Endangered Language Fund
- Type: Non Profit
- Headquarters: New Haven, Connecticut
- Region served: International
- President: Kristine Hildebrandt
- Website: www.endangeredlanguagefund.org

= Endangered Language Fund =

The Endangered Language Fund (ELF) is a small non-profit organization based in New Haven, Connecticut. ELF supports endangered language maintenance and documentation projects that aim to preserve the world's languages while contributing rare linguistic data to the scientific community.

==Introduction==
The Fund has sponsored over 100 language projects in 30 countries since 1997, and has recently begun developing a large digital archive of endangered language data. ELF's main mechanism of support work is funding for individuals, tribes and museums. Supported programs have been projects to develop indigenous radio programs in South Dakota, recording elders and last living speakers of endangered languages, and the production of materials to be used for language teaching programs all over the world.

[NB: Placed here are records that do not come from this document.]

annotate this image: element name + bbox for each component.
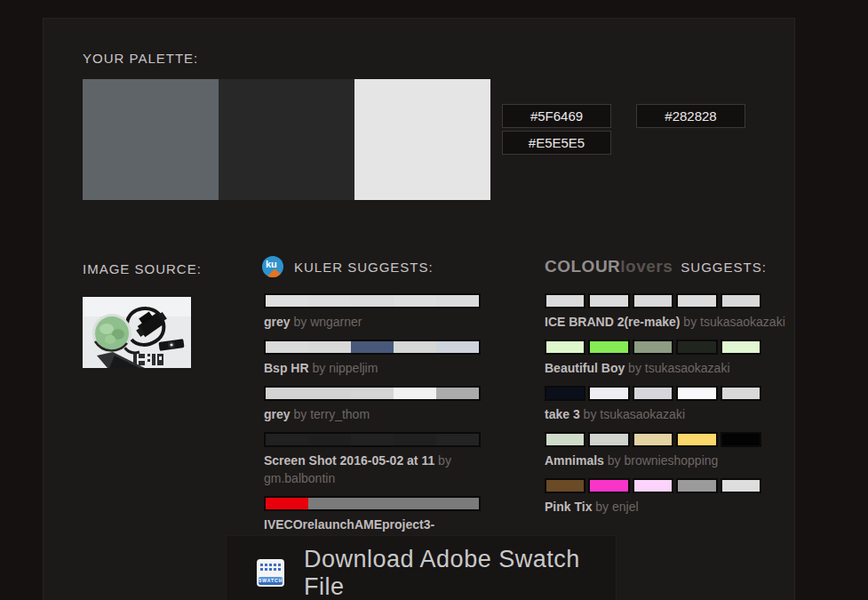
palette-swatch-cell bbox=[588, 293, 629, 308]
palette-strip[interactable] bbox=[264, 386, 481, 401]
extracted-palette bbox=[83, 79, 490, 200]
thumbnail-graphic bbox=[83, 297, 191, 368]
adobe-swatch-file-icon: SWATCH bbox=[257, 559, 284, 587]
palette-color-swatch[interactable] bbox=[354, 79, 490, 200]
colourlovers-logo-lovers: lovers bbox=[620, 257, 673, 276]
palette-swatch-cell bbox=[588, 478, 629, 493]
colourlovers-logo-colour: COLOUR bbox=[545, 257, 620, 276]
palette-swatch-cell bbox=[588, 386, 629, 401]
palette-swatch-cell bbox=[588, 432, 629, 447]
kuler-suggests-heading: KULER SUGGESTS: bbox=[294, 260, 434, 275]
palette-suggestion-row: take 3 by tsukasaokazaki bbox=[545, 386, 761, 423]
palette-name-link[interactable]: Amnimals bbox=[545, 453, 604, 468]
palette-author: by tsukasaokazaki bbox=[680, 315, 784, 329]
palette-swatch-cell bbox=[266, 341, 308, 353]
hex-code-chip: #5F6469 bbox=[502, 104, 611, 128]
palette-strip[interactable] bbox=[264, 340, 481, 355]
palette-name-link[interactable]: take 3 bbox=[545, 407, 580, 421]
swatch-icon-label: SWATCH bbox=[259, 577, 283, 585]
palette-swatch-cell bbox=[266, 295, 308, 307]
palette-name-line: Screen Shot 2016-05-02 at 11 by gm.balbo… bbox=[264, 452, 481, 487]
palette-name-link[interactable]: ICE BRAND 2(re-make) bbox=[545, 315, 680, 329]
palette-swatch-cell bbox=[351, 295, 394, 307]
palette-swatch-cell bbox=[394, 434, 436, 445]
palette-swatch-cell bbox=[633, 340, 673, 355]
palette-name-line: take 3 by tsukasaokazaki bbox=[545, 405, 761, 423]
palette-swatch-cell bbox=[266, 388, 308, 399]
palette-swatch-cell bbox=[545, 432, 585, 447]
palette-author: by tsukasaokazaki bbox=[625, 361, 729, 375]
palette-swatch-cell bbox=[436, 295, 479, 307]
palette-suggestion-row: grey by terry_thom bbox=[264, 386, 481, 423]
palette-color-swatch[interactable] bbox=[83, 79, 219, 200]
palette-swatch-cell bbox=[721, 432, 761, 447]
download-button-content: SWATCH Download Adobe Swatch File bbox=[257, 546, 616, 600]
image-source-heading: IMAGE SOURCE: bbox=[83, 261, 202, 276]
kuler-icon-wedge bbox=[267, 268, 283, 277]
palette-swatch-cell bbox=[545, 478, 585, 493]
palette-swatch-cell bbox=[545, 340, 585, 355]
palette-swatch-cell bbox=[266, 498, 308, 509]
palette-strip[interactable] bbox=[264, 293, 481, 308]
palette-name-link[interactable]: grey bbox=[264, 315, 291, 329]
palette-swatch-cell bbox=[721, 478, 761, 493]
palette-strip[interactable] bbox=[545, 478, 761, 493]
palette-name-line: Pink Tix by enjel bbox=[545, 498, 761, 516]
palette-strip[interactable] bbox=[545, 432, 761, 447]
palette-swatch-cell bbox=[351, 498, 394, 509]
palette-name-link[interactable]: grey bbox=[264, 407, 291, 421]
palette-name-link[interactable]: Pink Tix bbox=[545, 500, 592, 514]
palette-strip[interactable] bbox=[545, 340, 761, 355]
main-panel: YOUR PALETTE: #5F6469#282828#E5E5E5 IMAG… bbox=[43, 18, 795, 600]
palette-suggestion-row: Beautiful Boy by tsukasaokazaki bbox=[545, 340, 761, 377]
palette-swatch-cell bbox=[351, 434, 394, 445]
swatch-icon-dots bbox=[260, 564, 281, 571]
palette-swatch-cell bbox=[545, 386, 585, 401]
palette-author: by terry_thom bbox=[291, 407, 370, 421]
palette-strip[interactable] bbox=[545, 293, 761, 308]
palette-swatch-cell bbox=[308, 388, 351, 399]
palette-swatch-cell bbox=[308, 434, 351, 445]
palette-swatch-cell bbox=[308, 295, 351, 307]
palette-swatch-cell bbox=[721, 293, 761, 308]
palette-name-line: Amnimals by brownieshopping bbox=[545, 452, 761, 469]
palette-swatch-cell bbox=[436, 341, 479, 353]
palette-name-line: grey by wngarner bbox=[264, 313, 481, 331]
palette-strip[interactable] bbox=[545, 386, 761, 401]
palette-author: by brownieshopping bbox=[604, 453, 718, 468]
palette-swatch-cell bbox=[436, 498, 479, 509]
palette-swatch-cell bbox=[394, 498, 436, 509]
palette-swatch-cell bbox=[676, 293, 717, 308]
hex-code-chip: #282828 bbox=[636, 104, 745, 128]
page-background: { "labels": { "your_palette": "YOUR PALE… bbox=[0, 0, 868, 600]
source-image-thumbnail bbox=[83, 297, 191, 368]
hex-code-chip: #E5E5E5 bbox=[502, 131, 611, 155]
palette-name-line: Beautiful Boy by tsukasaokazaki bbox=[545, 359, 761, 377]
kuler-suggestions-list: grey by wngarner Bsp HR by nippeljim gre… bbox=[264, 293, 481, 560]
palette-swatch-cell bbox=[633, 293, 673, 308]
kuler-header: ku KULER SUGGESTS: bbox=[262, 256, 434, 277]
palette-swatch-cell bbox=[436, 388, 479, 399]
palette-author: by wngarner bbox=[291, 315, 362, 329]
palette-suggestion-row: grey by wngarner bbox=[264, 293, 481, 331]
palette-swatch-cell bbox=[676, 432, 717, 447]
colourlovers-suggestions-list: ICE BRAND 2(re-make) by tsukasaokazaki B… bbox=[545, 293, 761, 524]
palette-swatch-cell bbox=[351, 388, 394, 399]
palette-name-link[interactable]: Bsp HR bbox=[264, 361, 309, 375]
download-swatch-button[interactable]: SWATCH Download Adobe Swatch File bbox=[226, 535, 617, 600]
palette-swatch-cell bbox=[633, 432, 673, 447]
palette-swatch-cell bbox=[308, 498, 351, 509]
palette-author: by nippeljim bbox=[309, 361, 378, 375]
palette-name-link[interactable]: Screen Shot 2016-05-02 at 11 bbox=[264, 453, 434, 468]
palette-strip[interactable] bbox=[264, 432, 481, 447]
palette-swatch-cell bbox=[351, 341, 394, 353]
palette-color-swatch[interactable] bbox=[219, 79, 354, 200]
palette-name-line: ICE BRAND 2(re-make) by tsukasaokazaki bbox=[545, 313, 761, 331]
palette-swatch-cell bbox=[308, 341, 351, 353]
palette-suggestion-row: ICE BRAND 2(re-make) by tsukasaokazaki bbox=[545, 293, 761, 331]
palette-strip[interactable] bbox=[264, 496, 481, 511]
palette-swatch-cell bbox=[394, 341, 436, 353]
palette-suggestion-row: Pink Tix by enjel bbox=[545, 478, 761, 516]
colourlovers-suggests-heading: SUGGESTS: bbox=[681, 260, 767, 275]
palette-name-link[interactable]: Beautiful Boy bbox=[545, 361, 625, 375]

There are two main grant programs that accept proposals annually, the Language Legacies Grant and Native Voices. The Language Legacies Grant supports language revitalization and documentation efforts from all over the world. It is open to community members and language research scholars across the country. Native Voices is a grant managed and distributed by ELF for Native American language revitalization from the Native Voices Endowment: A Lewis & Clark Expedition Bicentennial Legacy. Grants through this program are available to members of the Native American tribes that came in contact with the Lewis and Clark Expedition between 1803-1806. Applicants must be Federally Recognized tribal enrolled members, tribal language programs, and tribal schools and colleges.

In addition, ELF sponsors a workshop called The Breath of Life for Native American communities who have either no living speakers or few or no fluent speakers. At the workshop, linguistic mentors are paired with participants to explore language resources and archives. The workshop is supplemented with lectures and workshops on linguistics and related topics such as language learning and teaching. The name and design is based on the Breath of Life Language Workshop for California Indians, a biennial event designed and organized by the Advocates for Indigenous California Language Survival and hosted at the University of California at Berkeley.

ELF is also responsible for an initiative known as Healing Through Language, which aims both to support indigenous language revitalization programs and to measure their effect on the health of indigenous communities.

The founder of the Endangered Language fund is Douglas Whalen, who served as its president until 2015, at which time he became Chair of the Board of Directors. The current president is Kristine Hildebrandt and the vice president is Shannon Bischoff. The offices of the Fund are presently located in space lent by Haskins Laboratories. There is no formal affiliation between the two organizations.

The ELF is associated with the international network of the Linguapax Institute, as the lead of Linguapax North America.